In response, six U.S. senators introduced the Semper Fi Act of 2008 in Congress to take away $2.3 million appropriated for Berkeley, for a lunch program and a project at the university, and to give the money to the Marines. Locally, Assemblyman Guy Houston (R., 15th) submitted a bill in the state capitol to strip Berkeley of $3.3 million in transportation dollars "for recent actions against the U.S. Marine Corps in the city of Berkeley."
Other items on the agenda at that Berkeley meeting demanded Bridgestone take responsibility for it workers' standard of living in Liberia; called for the U.S. to terminate military assistance to the Colombian Army; and asked the governor to demand that Congress take steps to withdraw state National Guard troopers from Iraq. The council also handles the regular business of running a city, but these types of items earn Berkeley its reputation.
Houston said the special allowances for Code Pink to make it easier to harass and annoy the Marine recruiters were a violation of the public trust. "The city of Berkeley needs to be held accountable for that," he said.
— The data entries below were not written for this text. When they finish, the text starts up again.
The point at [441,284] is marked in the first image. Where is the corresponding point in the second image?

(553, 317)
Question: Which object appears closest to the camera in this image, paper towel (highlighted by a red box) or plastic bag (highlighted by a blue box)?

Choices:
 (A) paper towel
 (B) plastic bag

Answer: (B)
But is there really a chance that these bills would pass? Or were the politicians merely grandstanding? Do these elected officials really want to interfere with food programs or the university? Or not maintain the roads in Berkeley that benefit all of us?
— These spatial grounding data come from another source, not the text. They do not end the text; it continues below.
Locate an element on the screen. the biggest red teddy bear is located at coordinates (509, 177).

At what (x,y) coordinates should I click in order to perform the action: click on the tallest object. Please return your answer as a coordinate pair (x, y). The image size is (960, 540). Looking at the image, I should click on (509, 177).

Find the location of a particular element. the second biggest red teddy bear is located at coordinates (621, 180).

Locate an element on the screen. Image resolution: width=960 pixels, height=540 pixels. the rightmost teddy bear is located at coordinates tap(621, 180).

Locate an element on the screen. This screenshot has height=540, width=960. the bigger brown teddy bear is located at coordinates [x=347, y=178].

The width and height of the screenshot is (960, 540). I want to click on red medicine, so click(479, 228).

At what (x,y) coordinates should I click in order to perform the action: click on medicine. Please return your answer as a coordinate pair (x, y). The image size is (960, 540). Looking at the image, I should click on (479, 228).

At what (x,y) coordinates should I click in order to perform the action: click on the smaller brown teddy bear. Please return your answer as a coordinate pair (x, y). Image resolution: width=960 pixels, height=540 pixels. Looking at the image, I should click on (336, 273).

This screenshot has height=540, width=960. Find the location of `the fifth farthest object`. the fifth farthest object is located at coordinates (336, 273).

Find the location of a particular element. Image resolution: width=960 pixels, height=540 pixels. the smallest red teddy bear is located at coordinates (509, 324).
We can each speak with our pocketbooks by boycotting Berkeley businesses if we so desire or write to the council members to express our concern. Tuesday night's meeting drew a large number of passionately interested citizens. Apparently the outcry from the public did cause the Berkeley council to reconsider its actions this week. We don't need leaders grabbing the mike to propose cuts in funding that has been allotted for sound reasons.